The term “maverick” comes from the American southwest in the days before the American southwest became associated with cultural hubs like Santa Fe.

We’re talking 19th century, when the southwest was a renegade region known as Texas.  Samuel Maverick was a mid-century landowner and politician who fought for Texas’s independence from Mexico.  His later habit of leaving his cattle unbranded, whatever his reasons, delivered his name into the popular lexicon as a term for someone who goes his own way, who refuses to follow the crowd.

In recent decades, the word has found some traction as a moniker for composers who stand outside of – and even actively avoid – historical tides.  This usage is` really no more awkward than any other, but it poses problems for anyone who feels that cities are the most natural breeding grounds for innovative work.  It’s difficult to expand the definition of “maverick” to include people who gravitate to large urban centers, places where one must subscribe to myriad small and large social conventions in order to survive.

In the case of new music, it can often feel like branding is everything.  Certainly the people who do the branding, the ones who decide what is important to our culture, live in cities, not off by themselves in the wilderness. It’s easy to imagine an enormous number of unbranded calves that simply go unnoticed by history.

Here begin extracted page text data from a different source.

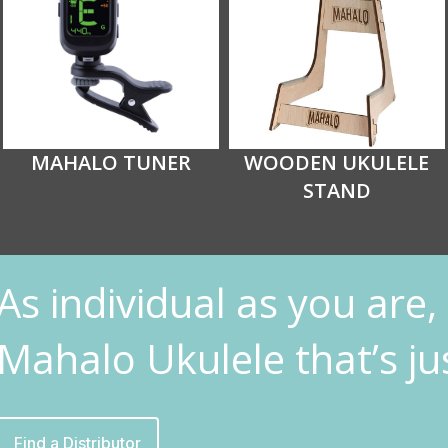
MAHALO TUNER
WOODEN UKULELE
STAND
As individual as you are, 
Mahalo Ukulele that’s jus
Find a Distributor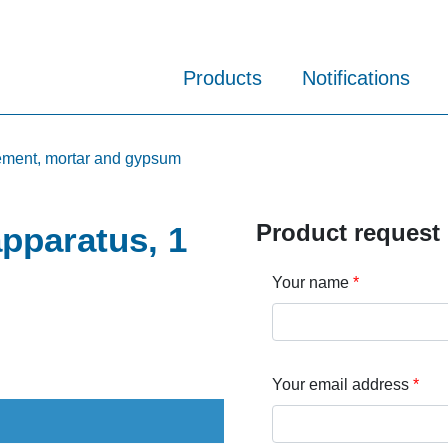
Products
Notifications
cement, mortar and gypsum
Product request
apparatus, 1
Your name
Your email address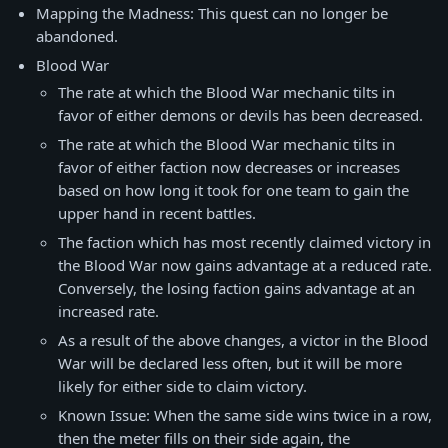
Mapping the Madness: This quest can no longer be
abandoned.
Blood War
The rate at which the Blood War mechanic tilts in
favor of either demons or devils has been decreased.
The rate at which the Blood War mechanic tilts in
favor of either faction now decreases or increases
based on how long it took for one team to gain the
upper hand in recent battles.
The faction which has most recently claimed victory in
the Blood War now gains advantage at a reduced rate.
Conversely, the losing faction gains advantage at an
increased rate.
As a result of the above changes, a victor in the Blood
War will be declared less often, but it will be more
likely for either side to claim victory.
Known Issue: When the same side wins twice in a row,
then the meter fills on their side again, the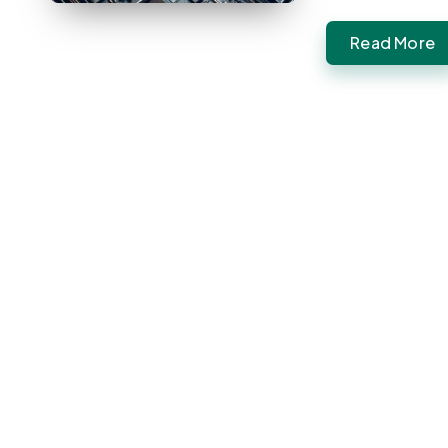
Read More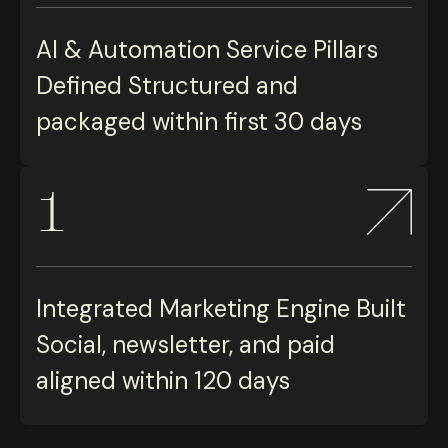
AI & Automation Service Pillars
Defined Structured and
packaged within first 30 days
1
Integrated Marketing Engine Built
Social, newsletter, and paid
aligned within 120 days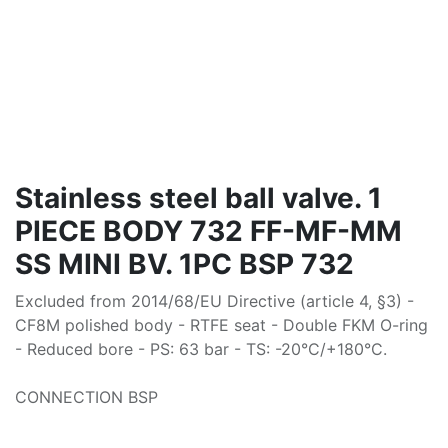
Stainless steel ball valve. 1
PIECE BODY 732 FF-MF-MM
SS MINI BV. 1PC BSP 732
Excluded from 2014/68/EU Directive (article 4, §3) -
CF8M polished body - RTFE seat - Double FKM O-ring
- Reduced bore - PS: 63 bar - TS: -20°C/+180°C.
CONNECTION BSP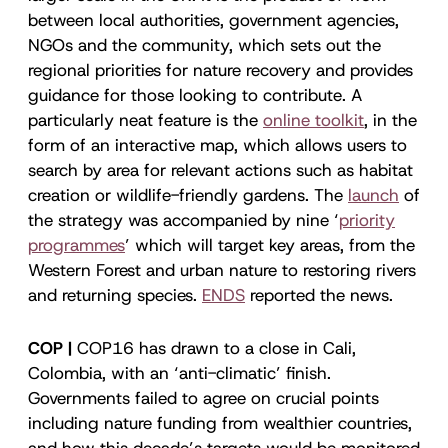
between local authorities, government agencies,
NGOs and the community, which sets out the
regional priorities for nature recovery and provides
guidance for those looking to contribute. A
particularly neat feature is the
online toolkit
, in the
form of an interactive map, which allows users to
search by area for relevant actions such as habitat
creation or wildlife-friendly gardens. The
launch
of
the strategy was accompanied by nine ‘
priority
programmes
’ which will target key areas, from the
Western Forest and urban nature to restoring rivers
and returning species.
ENDS
reported the news.
COP |
COP16 has drawn to a close in Cali,
Colombia, with an ‘anti-climatic’ finish.
Governments failed to agree on crucial points
including nature funding from wealthier countries,
and how this decade’s targets would be monitored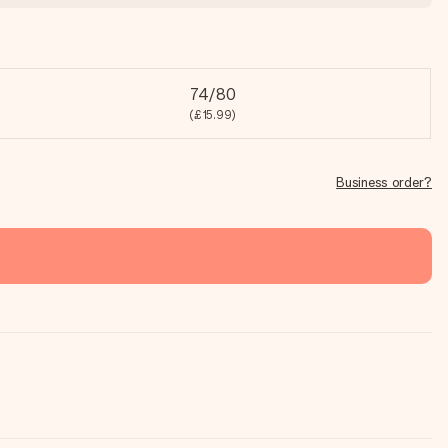
74/80
(£15.99)
Business order?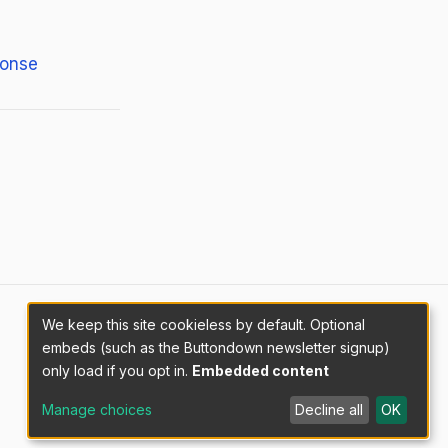
ponse
We keep this site cookieless by default. Optional
embeds (such as the Buttondown newsletter signup)
only load if you opt in.
Embedded content
Manage choices
Decline all
OK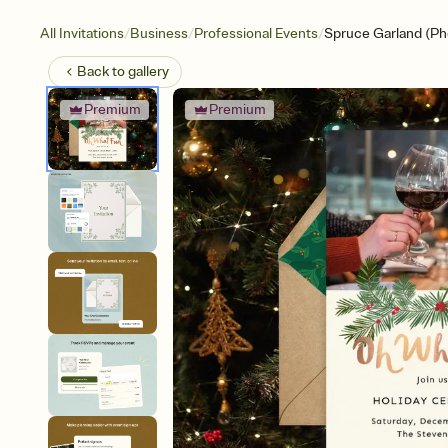
/
/
/
All Invitations
Business
Professional Events
Spruce Garland (Ph
Back to
gallery
Premium
Premium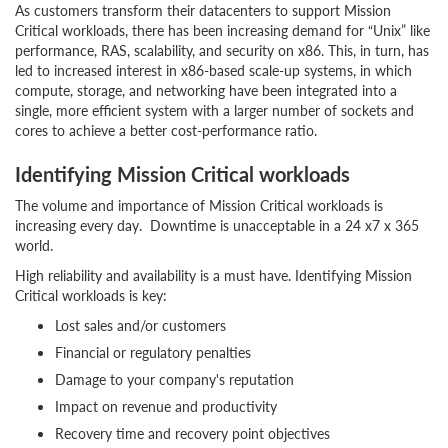
As customers transform their datacenters to support Mission
Critical workloads, there has been increasing demand for “Unix” like
performance, RAS, scalability, and security on x86. This, in turn, has
led to increased interest in x86-based scale-up systems, in which
compute, storage, and networking have been integrated into a
single, more efficient system with a larger number of sockets and
cores to achieve a better cost-performance ratio.
Identifying Mission Critical workloads
The volume and importance of Mission Critical workloads is
increasing every day. Downtime is unacceptable in a 24 x7 x 365
world.
High reliability and availability is a must have. Identifying Mission
Critical workloads is key:
Lost sales and/or customers
Financial or regulatory penalties
Damage to your company's reputation
Impact on revenue and productivity
Recovery time and recovery point objectives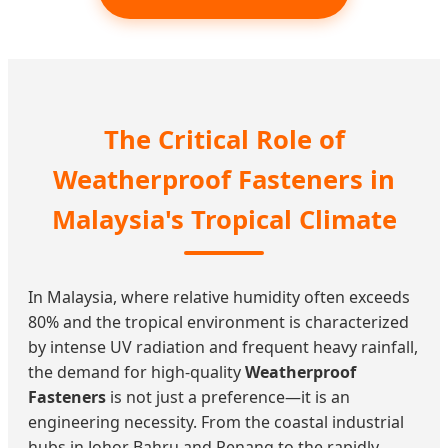
The Critical Role of
Weatherproof Fasteners in
Malaysia's Tropical Climate
In Malaysia, where relative humidity often exceeds
80% and the tropical environment is characterized
by intense UV radiation and frequent heavy rainfall,
the demand for high-quality
Weatherproof
Fasteners
is not just a preference—it is an
engineering necessity. From the coastal industrial
hubs in Johor Bahru and Penang to the rapidly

It makes sense to me, as someone who is neither a maverick nor an urban dweller (at least not at this point), to celebrate artistic accomplishments regardless of their source.  There are certainly composers who head off into the cultural wilderness and create work that is insightful and enduring.  Likewise, there are composers who cluster into cells of like-minded artists and show us things we never could have seen otherwise.  The former we could call mavericks; the latter await a more suitable term.

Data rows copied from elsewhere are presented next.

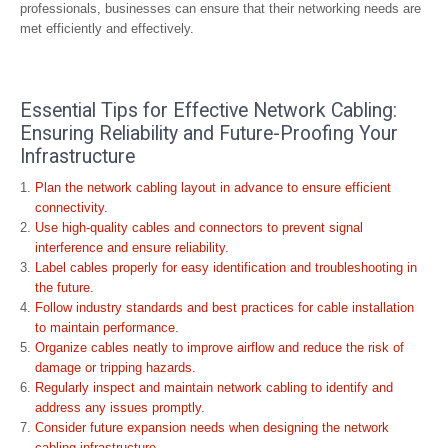
professionals, businesses can ensure that their networking needs are
met efficiently and effectively.
Essential Tips for Effective Network Cabling:
Ensuring Reliability and Future-Proofing Your
Infrastructure
Plan the network cabling layout in advance to ensure efficient
connectivity.
Use high-quality cables and connectors to prevent signal
interference and ensure reliability.
Label cables properly for easy identification and troubleshooting in
the future.
Follow industry standards and best practices for cable installation
to maintain performance.
Organize cables neatly to improve airflow and reduce the risk of
damage or tripping hazards.
Regularly inspect and maintain network cabling to identify and
address any issues promptly.
Consider future expansion needs when designing the network
cabling infrastructure.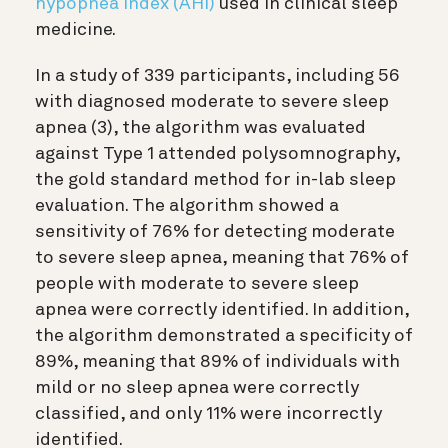
hypopnea index (AHI)
used in clinical sleep
medicine.
In a study of 339 participants, including 56
with diagnosed moderate to severe sleep
apnea (3)
, the algorithm was evaluated
against Type 1 attended polysomnography,
the gold standard method for in-lab sleep
evaluation. The algorithm showed a
sensitivity of 76% for detecting moderate
to severe sleep apnea, meaning that 76% of
people with moderate to severe sleep
apnea were correctly identified. In addition,
the algorithm demonstrated a specificity of
89%, meaning that 89% of individuals with
mild or no sleep apnea were correctly
classified, and only 11% were incorrectly
identified.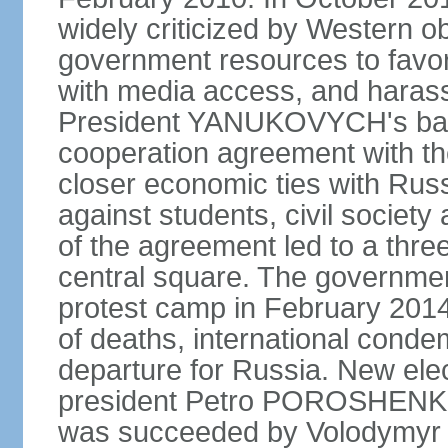
widely criticized by Western o
government resources to favor 
with media access, and harass
President YANUKOVYCH's back
cooperation agreement with th
closer economic ties with Rus
against students, civil society a
of the agreement led to a thre
central square. The government
protest camp in February 2014 l
of deaths, international conde
departure for Russia. New elec
president Petro POROSHENKO 
was succeeded by Volodymyr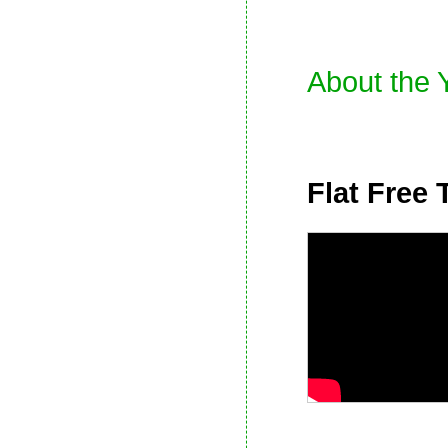
About the 
Flat Free 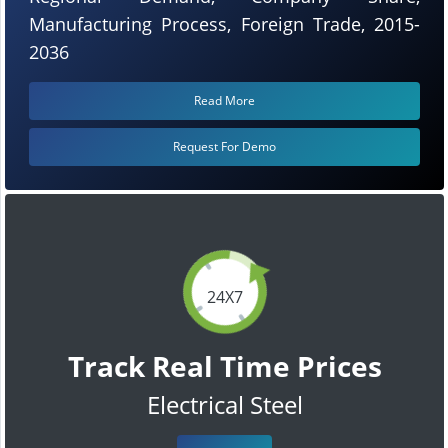
Manufacturing Process, Foreign Trade, 2015-
2036
Read More
Request For Demo
24X7
Track Real Time Prices
Electrical Steel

4 Responses to “Urban Mavericks”
  1. Kyle says:

    “There are certainly composers who head off into the cultural wilderness and create work that is insightful and enduring. Likewise, there are composers who cluster into cells of like-minded artists and show us things we never could have seen otherwise.”

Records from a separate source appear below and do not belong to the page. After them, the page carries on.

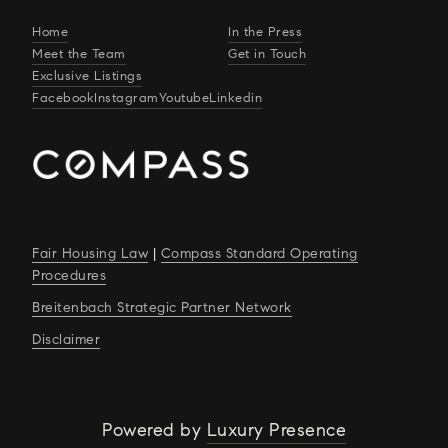
Home
In the Press
Meet the Team
Get in Touch
Exclusive Listings
Facebook
Instagram
Youtube
Linkedin
Fair Housing Law
|
Compass Standard Operating
Procedures
Breitenbach Strategic Partner Network
Disclaimer
Powered by
Luxury Presence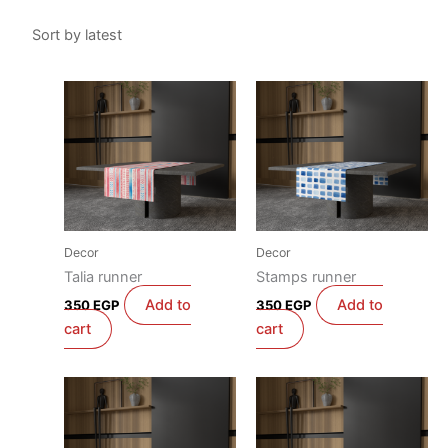
Decor
Decor
Talia runner
Stamps runner
Add to
Add to
350
EGP
350
EGP
cart
cart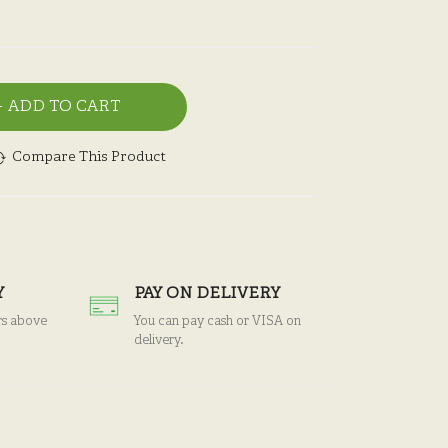
ADD TO CART
Compare This Product
Y
PAY ON DELIVERY
rs above
You can pay cash or VISA on
delivery.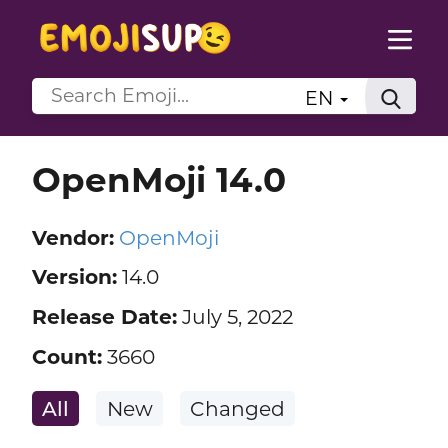
EN
OpenMoji 14.0
Vendor:
OpenMoji
Version:
14.0
Release Date:
July 5, 2022
Count:
3660
All
New
Changed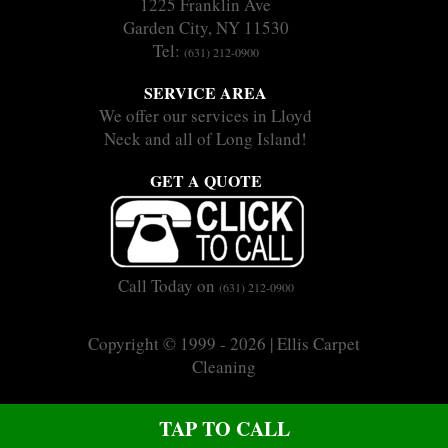
1225 Franklin Ave
Garden City, NY 11530
Tel:
(631) 212-0900
SERVICE AREA
We offer our services in Lloyd
Neck and all of Long Island!
GET A QUOTE
Call Today on
(631) 212-0900
Copyright © 1999 - 2026 | Ellis Carpet
Cleaning
|
|
Sitemap
Terms
Privacy
CALL US ON (631) 212-0900
TAP TO CALL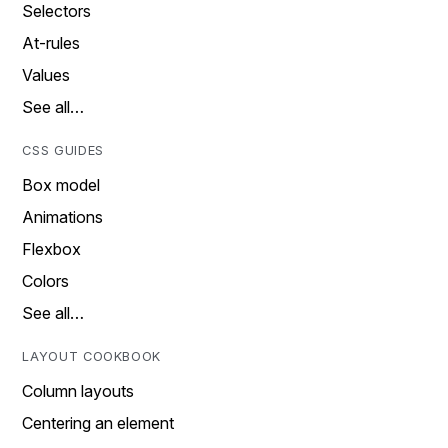
Selectors
At-rules
Values
See all…
CSS GUIDES
Box model
Animations
Flexbox
Colors
See all…
LAYOUT COOKBOOK
Column layouts
Centering an element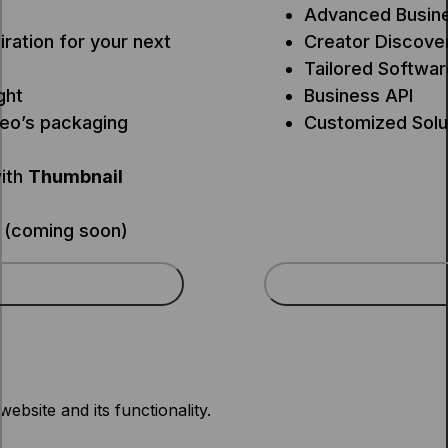
Advanced Busine
iration for your next
Creator Discove
Tailored Softwar
ght
Business API
deo’s packaging
Customized Solu
ith
Thumbnail
 (coming soon)
ebsite and its functionality.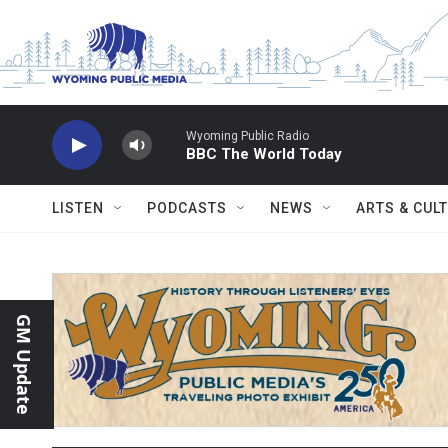
Skip to main content
Wyoming Public Radio
BBC The World Today
LISTEN
PODCASTS
NEWS
ARTS & CUL
GM Update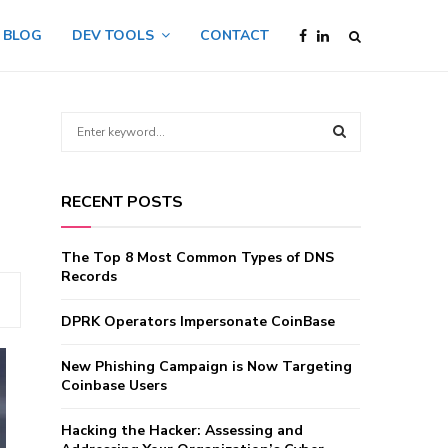
BLOG
DEV TOOLS
CONTACT
S
e
a
S
r
RECENT POSTS
c
E
h
f
A
The Top 8 Most Common Types of DNS
o
Records
r
R
:
DPRK Operators Impersonate CoinBase
C
New Phishing Campaign is Now Targeting
H
Coinbase Users
Hacking the Hacker: Assessing and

    Since Cowell, Cage, Feldman, Harrison, Partch, Young, and the other alleged Mavericks worked closely together and influenced each other, it has always seemed to me that they belong in your second category, and that your first category, however blessed by Michael Tilson Thomas, is virtually a null set.

  2. Lawrence Dillon says:

    Would you put Ives and Nancarrow in the first category?

    You make a good point, and it fits with the implication I was making (maybe a bit too subtly) that most true mavericks go unnoticed, almost by definition.

  3. Kyle says:

    Knew you’d ask. Ives made an intense study of Dvorak, Tchaikovsky, and Brahms in order to figure out how to make *American* tunes suitable for symphonic development. Though he perforce created in isolation, once he met Ruggles, Cowell, Becker, and Harrison he became loyal to them and close, in his way; hell, he shared an apartment with fellow music students from Yale until he got married. Nancarrow took most of his rhythmic ideas from Cowell’s New Musical Resources, and stayed in touch with Carter and Cage throughout his “lost” years, refusing their attempts to help him get his music out. Later became friends with Peter Garland, Gordon Mumma, Ligeti, Julio Estrada, and so on. There are no mavericks, it’s a false category created to allow the establishment to legitimize certain hand-picked American composers who use “non-European” composing techniques while still marginalizing all the other similar composers. I’ve been fighting it for many years.

    http://www.artsjournal.com/postclassic/2008/02/my_longyear_musicology_lecture.html

  4. Lawrence Dillon says:

    Kyle, I remember this lecture well – I forwarded it to several people. But I think there is a difference between someone who refuses to engage in approved contemporary trends and someone who has no influences. Mavericks are unbranded – but they all have mothers (to reference a theme for the day). But as you say, there is nothing peculiarly American about this idea. In fact, though branding didn’t originate in this country, it’s safe to say that is has flourished here as nowhere else.